Among the various proteins that mRNAs bind to, the STAR proteins (Signal Transduction and Activation of RNA) are special since they act as regulators of many processes that are related to cell development. These proteins are so important that they are found in the genomes of all organisms, from yeasts to humans, and are preserved in the process of evolution.
Using simulations, the researchers studied the interactions of mRNA bound complexes and the STAR domain of the QKI protein, a protein found in mammals. The QKI protein carries genes that are implicated in many diseases like cancer, neurological disorders such as ataxia, multiple sclerosis and schizophrenia. They carried out these simulations in the presence and absence of bound mRNA to understand how mRNA binding influences the STAR domain. They also studied the changes that occur to the structure of the STAR protein during the mRNA-STAR binding. They further investigated the process of how the mRNA unbinds from the STAR domain.

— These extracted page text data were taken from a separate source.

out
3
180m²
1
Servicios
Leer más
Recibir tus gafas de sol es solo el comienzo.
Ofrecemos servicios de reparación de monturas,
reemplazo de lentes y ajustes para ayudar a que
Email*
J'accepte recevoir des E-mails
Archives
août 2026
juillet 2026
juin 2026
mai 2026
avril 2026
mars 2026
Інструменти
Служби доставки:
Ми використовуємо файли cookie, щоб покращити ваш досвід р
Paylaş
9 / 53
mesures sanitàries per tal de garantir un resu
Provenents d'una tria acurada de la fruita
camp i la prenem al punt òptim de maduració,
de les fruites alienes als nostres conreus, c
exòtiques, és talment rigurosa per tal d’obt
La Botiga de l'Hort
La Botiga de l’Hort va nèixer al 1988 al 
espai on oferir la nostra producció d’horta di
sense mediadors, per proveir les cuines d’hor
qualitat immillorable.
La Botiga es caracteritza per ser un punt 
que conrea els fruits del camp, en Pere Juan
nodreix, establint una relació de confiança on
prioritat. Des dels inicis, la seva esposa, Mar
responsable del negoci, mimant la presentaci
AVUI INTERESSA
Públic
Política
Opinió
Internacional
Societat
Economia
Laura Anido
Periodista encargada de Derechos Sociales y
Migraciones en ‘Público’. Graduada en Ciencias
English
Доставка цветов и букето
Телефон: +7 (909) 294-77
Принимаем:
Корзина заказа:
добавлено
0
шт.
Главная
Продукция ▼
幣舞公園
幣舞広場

These results agree with other experimental research on mutagenesis, the process by which certain parts of an organism's genetic makeup can be changed . “If there is mutation observed in the QKI protein, one can speculate its effects. For example, whether it is interfering with the stability of the protein, or hindering the interaction of proteins with mRNA”, explains Dr. Sharma.
The research suggests that the binding of mRNA is an interaction between the selection of structures and the way they fit together with the binding protein partners, in the process, influencing the shape of the protein. The study could also aid in drug design since many drugs have specific proteins as their targets and understanding how these targets interact with mRNAs could play a big role here.

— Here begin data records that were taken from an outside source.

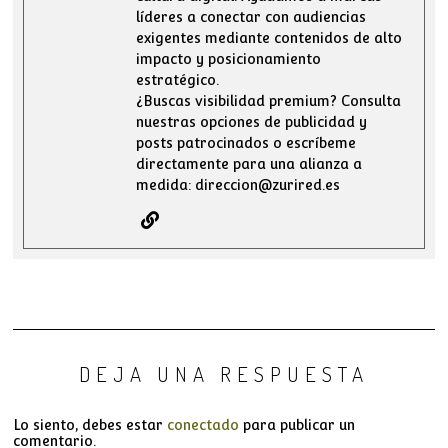
líderes a conectar con audiencias
exigentes mediante contenidos de alto
impacto y posicionamiento
estratégico.
¿Buscas visibilidad premium? Consulta
nuestras opciones de publicidad y
posts patrocinados o escríbeme
directamente para una alianza a
medida: direccion@zurired.es
DEJA UNA RESPUESTA
Lo siento, debes estar
conectado
para publicar un
comentario.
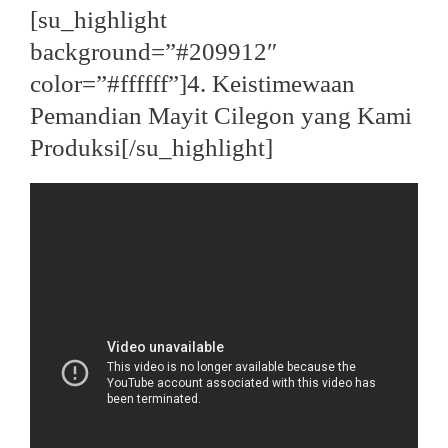
[su_highlight
background=”#209912″
color=”#ffffff”]4. Keistimewaan
Pemandian Mayit Cilegon yang Kami
Produksi[/su_highlight]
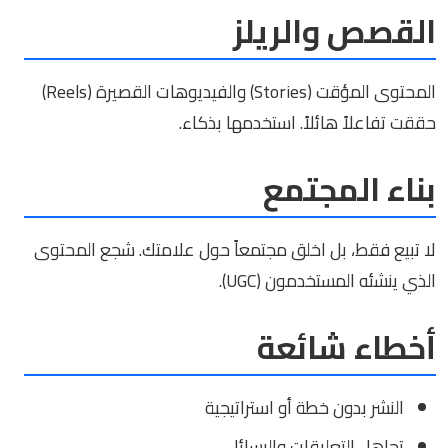
القصص والريلز
المحتوى المؤقت (Stories) والفيديوهات القصيرة (Reels)
حققت تفاعلاً هائلاً. استخدمها بذكاء.
بناء المجتمع
لا تبيع فقط، بل اخلق مجتمعاً حول علامتك. شجع المحتوى
الذي ينشئه المستخدمون (UGC).
أخطاء شائعة
النشر بدون خطة أو استراتيجية
تجاهل التعليقات والرسائل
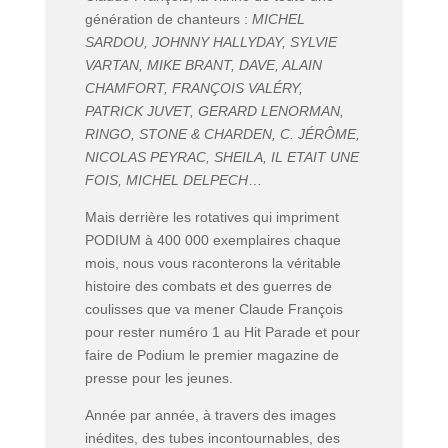
génération de chanteurs :
MICHEL
SARDOU, JOHNNY HALLYDAY, SYLVIE
VARTAN, MIKE BRANT, DAVE, ALAIN
CHAMFORT, FRANÇOIS VALÉRY,
PATRICK JUVET, GERARD LENORMAN,
RINGO, STONE & CHARDEN, C. JÉRÔME,
NICOLAS PEYRAC, SHEILA, IL ETAIT UNE
FOIS, MICHEL DELPECH
…
Mais derrière les rotatives qui impriment
PODIUM à 400 000 exemplaires chaque
mois, nous vous raconterons la véritable
histoire des combats et des guerres de
coulisses que va mener Claude François
pour rester numéro 1 au Hit Parade et pour
faire de Podium le premier magazine de
presse pour les jeunes.
Année par année, à travers des images
inédites, des tubes incontournables, des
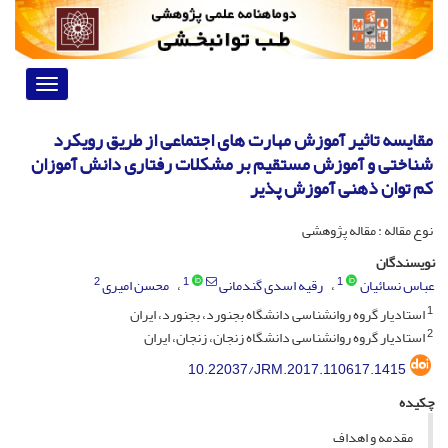
Toggle
vigation
مقایسه تاثیر آموزش مهارت‏ های اجتماعی از طریق رویکرد
شناختی و آموزش مستقیم بر مشکلات رفتاری دانش ‏آموزان
کم ‏توان ذهنی آموزش ‏پذیر
نوع مقاله : مقاله پژوهشی
نویسندگان
2
1
1
عباس نسائیان
رقیه اسدی گندمانی
محسن امیری
1
استادیار گروه روانشناسی دانشگاه بجنورد، بجنورد، ایران
2
استادیار گروه روانشناسی دانشگاه زنجان، زنجان، ایران
10.22037/JRM.2017.110617.1415
چکیده
مقدمه و اهداف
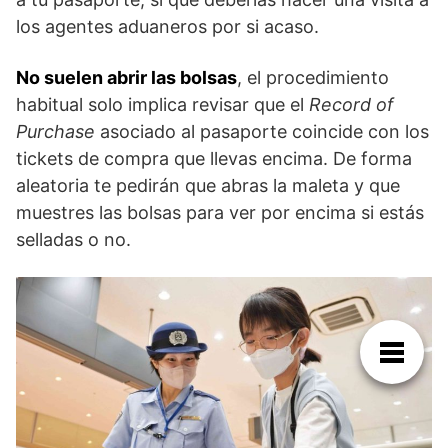
los agentes aduaneros por si acaso.
No suelen abrir las bolsas
, el procedimiento
habitual solo implica revisar que el
Record of
Purchase
asociado al pasaporte coincide con los
tickets de compra que llevas encima. De forma
aleatoria te pedirán que abras la maleta y que
muestres las bolsas para ver por encima si estás
selladas o no.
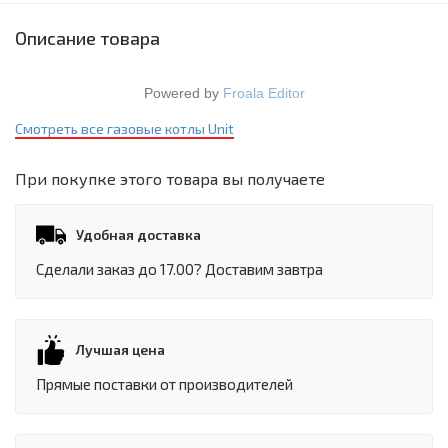
Описание товара
Powered by
Froala Editor
Смотреть все газовые котлы Unit
При покупке этого товара вы получаете
Удобная доставка
Сделали заказ до 17.00? Доставим завтра
Лучшая цена
Прямые поставки от производителей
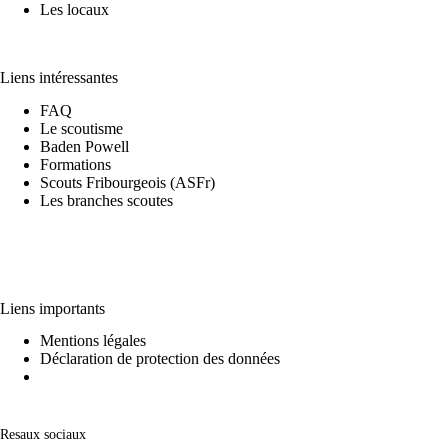
Les locaux
Liens intéressantes
FAQ
Le scoutisme
Baden Powell
Formations
Scouts Fribourgeois (ASFr)
Les branches scoutes
Liens importants
Mentions légales
Déclaration de protection des données
Resaux sociaux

As a next step, the researchers are focusing on studying some more mRNA-STAR protein interactions. “I am currently pursuing the exact mechanism of the binding of mRNA with STAR domains using a series of sampling simulations. In addition, we are looking at what makes this short stretch of mRNA special, allowing it to bind to the STAR domain using a comparative analysis of simulations of several cognate mRNA sequences, which binds to these STAR domains, and non-cognate mRNA sequences, which do not.” says Dr. Sharma on the future directions of her research.